Lots more spoilers.
The werewolves are easy - just make them adults - but the hags will take some thought.
So, reading more of the book, the werewolves and the hags appear to be the only other places where there are dead children. The drunk guy on the lake is trying to kill a child, but it hasn't happened yet (the other places have specifically lots of dead children around, including bones and clothes and it's really obvious). If I find more I'll post, or if anyone knows of others please say. But I'm happy to open this thread up to those situations as well if anyone is interested.
The difference is that in Death House, the dead children ARE the plot. In these other places, they are flavor (bad word choice) - window dressing. Much more easily changed.
In the first case, the werewolves can just have kidnapped people, not children. Very easy change. There could still be the fight to the death stuff, but the victors are adults and then they get turned. Secondarily, if you keep the werewolf children, they could be just literally that: werewolf children, the offspring of werewolves. This opens up whole new moral questions for the party, as well as changes werewolf lore: normally (like vampires) werewolves don't age and don't reproduce except by infecting others. It also calls into question why they would even have the battle royale, since they can make more of their own. Maybe they aren't typically able to reproduce or maybe they're dying too quickly and need more recruits more quickly. Maybe they're just evil and they like it. Or maybe the two factions are also arguing over the "natural born" werewolves; the current leader wants to abandon them in the woods since they aren't viable soldiers and the woman wants to save them since they need the recruits long-term. CoS already messes with werewolf lore by making children into werewolves and then having them grow up. So you can either go wild, or just completely edit the werewolf children out entirely, which is also extremely easy. This changes absolutely nothing and makes the whole situation much more morally straightforward. Still, "how to deal with werewolf children" should be interesting; at the very least, it puts the "how to deal with children who just woke up after 200 years" question to shame.
The drunk guy on the lake can be modified to be dumping an adult woman. Literally nothing about the situation changes except the person ages ~20 years. I'm not even sure why they made this a child anyway, other than to make it more plausible that an old drunk guy would overpower her. Or you can change the situation depending on what happens; if she is rescued, keep her as-written age.

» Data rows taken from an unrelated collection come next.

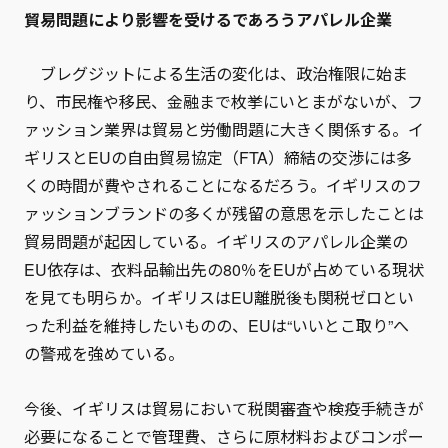
貿易問題により影響を受けるであろうアパレル企業
ブレグジットによる生活の変化は、政治権限に始ま
り、市民権や移民、金融まで枚挙にいとまがないが、フ
ァッション業界は貿易と労働問題に大きく関係する。イ
ギリスとEUの自由貿易協定（FTA）締結の交渉には多
くの時間が費やされることになるだろう。イギリスのフ
ァッションブランドの多くが残留の意思を示したことは
貿易問題が起因している。イギリスのアパレル企業の
EU依存は、衣料品輸出先の80％をEUが占めている現状
を見ても明らか。イギリスはEU離脱後も関税ゼロとい
った利益を維持したいものの、EUは“いいとこ取り”へ
の警戒を強めている。
今後、イギリスは貿易において税関審査や検疫手続きが
必要になることで管理費、さらに原材料およびコンポー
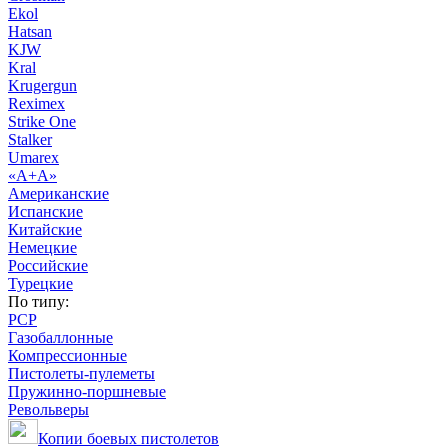
Ekol
Hatsan
KJW
Kral
Krugergun
Reximex
Strike One
Stalker
Umarex
«А+А»
Американские
Испанские
Китайские
Немецкие
Российские
Турецкие
По типу:
PCP
Газобаллонные
Компрессионные
Пистолеты-пулеметы
Пружинно-поршневые
Револьверы
Копии боевых пистолетов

Depends on how close you want to get to the line. (You could also make her a young man instead and it would have zero impact.)
The hags are a difficult case because while there's no reason you couldn't age their victims, this goes more against the typical Grimm's fairy tale lore of old witches eating children. I'm not sure how else to fix this, though. In this case, the hags wouldn't be getting parents to pay for their drugs via children, but they'd be either: taking the person themselves (seems less likely and also goes against the nature of what they're doing - allowing people to damn themselves eyes wide open), taking someone else in their stead like a spouse (they could force the addict to ensnare the spouse), or telling the person they would have to come work for them - but really they capture the person in a cage when they get to the windmill. The last option makes it slightly less likely that the party would intervene when they first see a hag taking someone off to "work for her." I mean, she's just following a contract she made with this individual, right? The fact that no one ever returns might pique their interest. Forcing people to sell off their spouse or aged parent or something (against that person's will) seems a little closer to the original idea, though. Seeing a hag take a human-shaped bunch of rags from someone should also get the party investigating.
You could also go a more drastic route and just nix the drug addiction aspect of the story altogether. The hags just live out there in the windmill, capture anyone who comes by (maybe the treats just knock you out), and eat them. (They could still have a couple of captured adults in their cages.) Much more bland story-wise, but simple enough to change. If you wanted to spice it up you could change the windmill into something more appropriate, like a cottage made out of candy. Of course, no player is going to fall for that.
Either way, you can change the piles of clothes to be adult clothes and the teeth at the standing stones to be adult teeth. Really anywhere you have piles of things that imply dead children can be changed without any impact.